Но оказалось, что земли колдуна очень хорошо охраняются: за земляными валами, окружающими его владения, мелькали огни, то и дело виднелись патрули. Чужаки затаились, решая, как отвлечь охрану, чтобы пробраться внутрь.
Утром в розоватом сиянии рассвета один из иномирян увидел улетающий от замка листолет и растолкал остальных. Возможность отвлечь патрули летела прямо на них.
* * *
Люка все еще потряхивало после Марининой истерики – он то шипел от злости, сжимая рычаг управления, то дергался, чтобы вернуться и утешить супругу, – но упорно набирал высоту и скорость. Он не в состоянии сейчас был говорить с ней. Сердце колотилось как сумасшедшее.
Оглядываться он не стал.
Впереди дугой вставало дымчатое, зеркальное утреннее море. Его светлость на мгновение отвлекся от управления, достал сигарету, щелкнул зажигалкой и затянулся… как вдруг его ослепило белой вспышкой, и Люк, оглушенный, со взорвавшейся болью головой, инстинктивно вывернул рычаг, пытаясь спастись. Щиты его, сжавшись от чудовищного давления, защитили аппарат от мгновенного разрушения, но вызвали кровотечение из ушей и носа; Люк почти ослеп и оглох.

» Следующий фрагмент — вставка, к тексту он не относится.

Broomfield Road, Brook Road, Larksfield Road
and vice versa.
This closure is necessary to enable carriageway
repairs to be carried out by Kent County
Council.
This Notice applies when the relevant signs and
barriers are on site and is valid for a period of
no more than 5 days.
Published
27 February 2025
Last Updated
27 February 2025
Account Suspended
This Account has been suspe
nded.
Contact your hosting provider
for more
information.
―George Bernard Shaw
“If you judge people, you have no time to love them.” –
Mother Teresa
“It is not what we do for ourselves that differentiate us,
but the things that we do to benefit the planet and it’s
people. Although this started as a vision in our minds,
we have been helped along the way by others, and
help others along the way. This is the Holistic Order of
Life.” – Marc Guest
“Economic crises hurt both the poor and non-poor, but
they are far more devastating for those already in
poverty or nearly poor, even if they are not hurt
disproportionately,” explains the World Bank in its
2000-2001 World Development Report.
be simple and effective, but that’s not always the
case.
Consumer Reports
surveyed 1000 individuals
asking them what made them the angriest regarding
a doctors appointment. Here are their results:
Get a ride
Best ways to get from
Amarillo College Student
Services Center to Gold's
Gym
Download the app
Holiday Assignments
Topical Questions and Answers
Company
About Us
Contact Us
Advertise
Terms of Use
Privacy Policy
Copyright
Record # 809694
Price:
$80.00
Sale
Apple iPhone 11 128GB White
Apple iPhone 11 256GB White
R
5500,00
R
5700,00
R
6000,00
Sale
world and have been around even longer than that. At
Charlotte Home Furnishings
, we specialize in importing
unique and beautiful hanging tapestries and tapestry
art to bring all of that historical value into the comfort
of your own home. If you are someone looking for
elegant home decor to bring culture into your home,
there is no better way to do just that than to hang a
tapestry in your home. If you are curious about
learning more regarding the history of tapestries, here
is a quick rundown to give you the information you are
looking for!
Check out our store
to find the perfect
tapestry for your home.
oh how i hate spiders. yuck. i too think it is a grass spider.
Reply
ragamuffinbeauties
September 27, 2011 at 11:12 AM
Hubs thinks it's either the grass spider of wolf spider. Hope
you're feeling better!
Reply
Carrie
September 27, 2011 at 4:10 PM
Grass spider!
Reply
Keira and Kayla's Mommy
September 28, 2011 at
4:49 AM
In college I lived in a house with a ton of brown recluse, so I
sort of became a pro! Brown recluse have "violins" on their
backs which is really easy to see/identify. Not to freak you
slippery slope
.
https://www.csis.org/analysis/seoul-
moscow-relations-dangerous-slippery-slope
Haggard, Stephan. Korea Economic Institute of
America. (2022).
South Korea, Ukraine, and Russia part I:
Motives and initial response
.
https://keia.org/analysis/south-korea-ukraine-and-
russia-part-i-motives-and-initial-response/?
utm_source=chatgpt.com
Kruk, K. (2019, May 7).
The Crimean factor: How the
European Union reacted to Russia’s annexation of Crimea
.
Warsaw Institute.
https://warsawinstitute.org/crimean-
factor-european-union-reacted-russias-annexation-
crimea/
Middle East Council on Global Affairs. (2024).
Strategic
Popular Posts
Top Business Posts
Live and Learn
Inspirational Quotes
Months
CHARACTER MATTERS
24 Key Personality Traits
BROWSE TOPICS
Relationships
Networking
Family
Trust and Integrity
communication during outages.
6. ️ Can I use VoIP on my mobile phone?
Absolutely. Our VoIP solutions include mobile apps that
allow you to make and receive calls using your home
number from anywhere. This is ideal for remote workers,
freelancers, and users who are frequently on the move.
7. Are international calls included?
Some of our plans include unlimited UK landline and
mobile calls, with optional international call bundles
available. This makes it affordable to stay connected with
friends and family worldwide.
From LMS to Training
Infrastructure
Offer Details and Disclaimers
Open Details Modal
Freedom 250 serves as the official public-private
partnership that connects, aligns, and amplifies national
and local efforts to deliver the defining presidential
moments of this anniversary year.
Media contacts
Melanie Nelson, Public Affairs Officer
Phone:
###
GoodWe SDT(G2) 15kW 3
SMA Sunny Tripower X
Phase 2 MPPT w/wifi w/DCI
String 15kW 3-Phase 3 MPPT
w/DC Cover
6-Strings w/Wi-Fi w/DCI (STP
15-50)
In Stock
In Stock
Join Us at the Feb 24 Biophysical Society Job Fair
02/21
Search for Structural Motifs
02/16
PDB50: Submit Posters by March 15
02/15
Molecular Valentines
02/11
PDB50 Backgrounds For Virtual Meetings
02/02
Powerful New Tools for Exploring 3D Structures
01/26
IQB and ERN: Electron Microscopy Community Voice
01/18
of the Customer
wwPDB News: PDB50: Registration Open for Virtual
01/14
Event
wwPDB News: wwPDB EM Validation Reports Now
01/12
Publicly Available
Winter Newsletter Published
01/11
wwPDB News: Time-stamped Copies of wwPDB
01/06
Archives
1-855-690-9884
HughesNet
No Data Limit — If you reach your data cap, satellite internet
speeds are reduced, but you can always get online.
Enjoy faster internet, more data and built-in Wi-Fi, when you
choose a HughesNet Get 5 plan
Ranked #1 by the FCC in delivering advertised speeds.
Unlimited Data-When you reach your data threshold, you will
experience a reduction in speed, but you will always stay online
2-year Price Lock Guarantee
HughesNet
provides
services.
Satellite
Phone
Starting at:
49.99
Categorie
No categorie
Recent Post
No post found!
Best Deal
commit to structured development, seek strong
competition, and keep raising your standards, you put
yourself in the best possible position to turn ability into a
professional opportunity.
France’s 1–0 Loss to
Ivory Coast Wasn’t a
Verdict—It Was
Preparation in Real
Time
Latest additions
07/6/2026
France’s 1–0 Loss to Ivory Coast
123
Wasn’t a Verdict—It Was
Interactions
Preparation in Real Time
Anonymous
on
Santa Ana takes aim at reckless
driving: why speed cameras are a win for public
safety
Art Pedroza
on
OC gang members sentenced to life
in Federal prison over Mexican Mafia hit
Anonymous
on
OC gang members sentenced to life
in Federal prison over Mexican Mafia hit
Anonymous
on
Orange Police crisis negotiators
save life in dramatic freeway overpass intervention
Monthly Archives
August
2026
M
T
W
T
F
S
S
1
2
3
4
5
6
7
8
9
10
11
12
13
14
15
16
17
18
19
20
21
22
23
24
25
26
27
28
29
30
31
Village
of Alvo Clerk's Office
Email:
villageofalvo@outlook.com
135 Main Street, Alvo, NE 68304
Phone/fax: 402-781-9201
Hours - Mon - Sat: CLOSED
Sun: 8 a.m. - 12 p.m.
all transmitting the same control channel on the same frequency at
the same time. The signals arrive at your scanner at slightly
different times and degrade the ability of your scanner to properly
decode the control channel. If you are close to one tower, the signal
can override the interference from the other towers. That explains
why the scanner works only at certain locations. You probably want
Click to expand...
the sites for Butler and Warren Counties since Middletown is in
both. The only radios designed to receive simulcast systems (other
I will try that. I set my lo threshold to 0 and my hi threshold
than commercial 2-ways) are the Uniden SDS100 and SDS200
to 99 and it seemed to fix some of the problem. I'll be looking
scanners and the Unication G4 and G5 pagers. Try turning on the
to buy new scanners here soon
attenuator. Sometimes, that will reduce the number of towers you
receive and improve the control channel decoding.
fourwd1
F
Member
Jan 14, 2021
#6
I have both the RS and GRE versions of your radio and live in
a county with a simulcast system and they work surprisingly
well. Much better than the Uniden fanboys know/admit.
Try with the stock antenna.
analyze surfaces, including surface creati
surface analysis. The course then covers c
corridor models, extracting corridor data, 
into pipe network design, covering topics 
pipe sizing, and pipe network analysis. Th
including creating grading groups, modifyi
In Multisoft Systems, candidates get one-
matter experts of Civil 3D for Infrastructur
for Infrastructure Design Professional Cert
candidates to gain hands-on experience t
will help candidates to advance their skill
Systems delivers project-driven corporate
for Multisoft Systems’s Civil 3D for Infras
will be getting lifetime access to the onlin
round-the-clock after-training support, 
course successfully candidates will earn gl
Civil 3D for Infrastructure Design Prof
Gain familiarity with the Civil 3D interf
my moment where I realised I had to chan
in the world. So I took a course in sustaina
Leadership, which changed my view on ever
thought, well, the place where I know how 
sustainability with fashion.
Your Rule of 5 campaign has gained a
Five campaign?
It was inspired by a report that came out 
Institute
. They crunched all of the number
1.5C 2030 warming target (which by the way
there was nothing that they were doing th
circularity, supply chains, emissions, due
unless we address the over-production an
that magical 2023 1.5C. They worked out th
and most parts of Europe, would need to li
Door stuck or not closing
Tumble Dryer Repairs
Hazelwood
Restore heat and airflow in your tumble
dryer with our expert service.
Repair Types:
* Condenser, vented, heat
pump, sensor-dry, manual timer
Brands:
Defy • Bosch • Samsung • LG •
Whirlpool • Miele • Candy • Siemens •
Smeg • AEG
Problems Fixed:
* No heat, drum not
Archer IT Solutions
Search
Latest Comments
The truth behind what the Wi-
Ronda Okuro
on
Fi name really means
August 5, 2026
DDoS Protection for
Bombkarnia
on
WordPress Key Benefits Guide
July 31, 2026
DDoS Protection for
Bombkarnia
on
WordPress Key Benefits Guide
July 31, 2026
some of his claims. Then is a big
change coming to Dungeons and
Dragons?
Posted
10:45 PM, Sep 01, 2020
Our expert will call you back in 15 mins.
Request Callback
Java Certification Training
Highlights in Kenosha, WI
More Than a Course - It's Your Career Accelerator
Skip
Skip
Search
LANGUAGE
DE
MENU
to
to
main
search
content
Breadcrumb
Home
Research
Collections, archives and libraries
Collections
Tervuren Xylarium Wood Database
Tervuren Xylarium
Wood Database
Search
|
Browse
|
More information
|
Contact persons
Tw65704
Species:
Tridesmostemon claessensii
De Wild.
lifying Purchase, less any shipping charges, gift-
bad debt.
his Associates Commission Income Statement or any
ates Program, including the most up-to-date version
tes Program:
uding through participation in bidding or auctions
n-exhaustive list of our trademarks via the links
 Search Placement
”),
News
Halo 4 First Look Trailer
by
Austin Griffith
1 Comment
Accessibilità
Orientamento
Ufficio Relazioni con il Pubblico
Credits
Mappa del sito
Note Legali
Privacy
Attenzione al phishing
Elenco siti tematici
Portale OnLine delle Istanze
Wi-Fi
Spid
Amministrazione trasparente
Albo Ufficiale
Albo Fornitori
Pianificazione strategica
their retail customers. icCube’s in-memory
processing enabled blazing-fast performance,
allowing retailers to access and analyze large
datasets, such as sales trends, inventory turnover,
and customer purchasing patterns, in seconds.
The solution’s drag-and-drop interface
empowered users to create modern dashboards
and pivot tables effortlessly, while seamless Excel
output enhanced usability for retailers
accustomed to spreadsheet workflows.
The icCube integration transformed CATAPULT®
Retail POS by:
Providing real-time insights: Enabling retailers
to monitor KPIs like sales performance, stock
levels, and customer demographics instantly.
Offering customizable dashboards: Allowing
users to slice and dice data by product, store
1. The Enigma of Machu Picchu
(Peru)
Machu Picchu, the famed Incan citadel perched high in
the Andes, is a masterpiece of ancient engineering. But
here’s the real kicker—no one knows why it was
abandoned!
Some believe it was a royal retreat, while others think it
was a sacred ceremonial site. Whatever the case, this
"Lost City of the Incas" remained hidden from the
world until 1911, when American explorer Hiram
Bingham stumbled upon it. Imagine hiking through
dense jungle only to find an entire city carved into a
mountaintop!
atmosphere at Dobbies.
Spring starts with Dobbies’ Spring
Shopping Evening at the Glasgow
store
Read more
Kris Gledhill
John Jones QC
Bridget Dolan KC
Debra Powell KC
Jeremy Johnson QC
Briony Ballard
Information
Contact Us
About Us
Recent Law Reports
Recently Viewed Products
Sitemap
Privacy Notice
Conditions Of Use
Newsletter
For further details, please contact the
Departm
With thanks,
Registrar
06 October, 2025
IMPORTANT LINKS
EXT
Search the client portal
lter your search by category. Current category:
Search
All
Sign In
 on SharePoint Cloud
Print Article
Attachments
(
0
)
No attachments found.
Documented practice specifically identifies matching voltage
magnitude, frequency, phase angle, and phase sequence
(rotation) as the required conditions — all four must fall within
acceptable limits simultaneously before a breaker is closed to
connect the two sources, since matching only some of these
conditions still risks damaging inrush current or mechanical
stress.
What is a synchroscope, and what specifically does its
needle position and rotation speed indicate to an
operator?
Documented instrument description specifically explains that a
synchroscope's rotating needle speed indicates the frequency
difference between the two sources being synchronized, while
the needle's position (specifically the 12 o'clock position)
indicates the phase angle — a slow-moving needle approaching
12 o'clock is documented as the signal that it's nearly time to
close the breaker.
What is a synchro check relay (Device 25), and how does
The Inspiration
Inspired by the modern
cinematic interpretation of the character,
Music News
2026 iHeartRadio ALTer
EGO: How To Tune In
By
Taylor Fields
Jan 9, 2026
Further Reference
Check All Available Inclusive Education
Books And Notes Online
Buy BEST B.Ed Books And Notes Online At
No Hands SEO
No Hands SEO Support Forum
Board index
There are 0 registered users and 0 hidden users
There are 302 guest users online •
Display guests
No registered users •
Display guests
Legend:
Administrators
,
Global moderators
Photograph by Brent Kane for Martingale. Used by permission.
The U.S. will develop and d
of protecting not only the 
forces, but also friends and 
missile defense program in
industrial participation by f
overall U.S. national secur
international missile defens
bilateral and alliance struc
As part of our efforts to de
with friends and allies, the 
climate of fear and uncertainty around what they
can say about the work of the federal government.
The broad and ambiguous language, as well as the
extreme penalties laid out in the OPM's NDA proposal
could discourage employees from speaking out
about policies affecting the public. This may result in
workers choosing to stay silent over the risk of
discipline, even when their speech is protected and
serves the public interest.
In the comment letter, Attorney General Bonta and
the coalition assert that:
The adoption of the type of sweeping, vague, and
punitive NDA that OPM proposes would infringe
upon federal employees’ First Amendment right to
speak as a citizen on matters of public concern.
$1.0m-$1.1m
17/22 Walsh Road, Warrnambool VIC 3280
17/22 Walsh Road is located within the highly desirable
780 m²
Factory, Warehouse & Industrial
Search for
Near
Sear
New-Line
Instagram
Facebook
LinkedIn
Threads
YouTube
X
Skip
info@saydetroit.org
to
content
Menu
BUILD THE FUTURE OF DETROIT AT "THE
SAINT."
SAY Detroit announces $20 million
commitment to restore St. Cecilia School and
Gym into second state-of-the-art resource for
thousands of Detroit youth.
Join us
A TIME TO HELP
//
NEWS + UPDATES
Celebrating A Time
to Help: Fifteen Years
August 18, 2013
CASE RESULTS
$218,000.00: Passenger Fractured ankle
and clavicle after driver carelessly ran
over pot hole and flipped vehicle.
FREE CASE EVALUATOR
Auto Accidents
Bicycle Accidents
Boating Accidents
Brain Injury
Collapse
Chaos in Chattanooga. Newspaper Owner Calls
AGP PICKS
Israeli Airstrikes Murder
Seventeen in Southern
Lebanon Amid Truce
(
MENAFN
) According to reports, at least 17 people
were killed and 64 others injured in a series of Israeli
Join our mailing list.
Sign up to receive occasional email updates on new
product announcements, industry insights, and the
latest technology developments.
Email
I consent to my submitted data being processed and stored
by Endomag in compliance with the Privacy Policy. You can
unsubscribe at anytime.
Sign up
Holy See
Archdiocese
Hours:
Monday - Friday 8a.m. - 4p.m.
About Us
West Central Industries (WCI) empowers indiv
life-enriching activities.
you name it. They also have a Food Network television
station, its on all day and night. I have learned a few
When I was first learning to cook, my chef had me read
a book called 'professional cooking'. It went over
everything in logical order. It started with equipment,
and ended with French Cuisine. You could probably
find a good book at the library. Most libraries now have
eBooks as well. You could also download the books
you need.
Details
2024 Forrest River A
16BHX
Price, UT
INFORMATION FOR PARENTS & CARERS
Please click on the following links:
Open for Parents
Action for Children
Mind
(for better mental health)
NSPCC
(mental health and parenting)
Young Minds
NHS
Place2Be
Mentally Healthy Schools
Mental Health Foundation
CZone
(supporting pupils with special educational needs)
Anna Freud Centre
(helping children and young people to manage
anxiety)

Листолет от наружного взрыва разваливался на части и горел, со свистом планируя к морю. Так велики были набранная скорость и запас прочности летного артефакта, что аппарат, оставляя дымный след, донесся почти до воды и, полыхая, с оглушительным треском вмазался в скалы.
Врожденные щиты спасли Люка от взрыва, но лопнули от крушения на огромной скорости. Он, еще живой, посеченный осколками и искалеченный от удара, задыхающийся от едкого дыма, обожженный до мяса, стонущий от капель расплавленного пластика, что лились с горящего аппарата, вывалился на валуны, окропляя их кровью, извиваясь от невыносимой боли, ничего не слыша и не соображая. Пополз, не чувствуя рук и ног, перевернулся на спину, попытался вдохнуть – но не получалось, – и он захрипел там, на валунах у горящего листолета и подбирающегося приливом моря, забился в судорогах… и умер.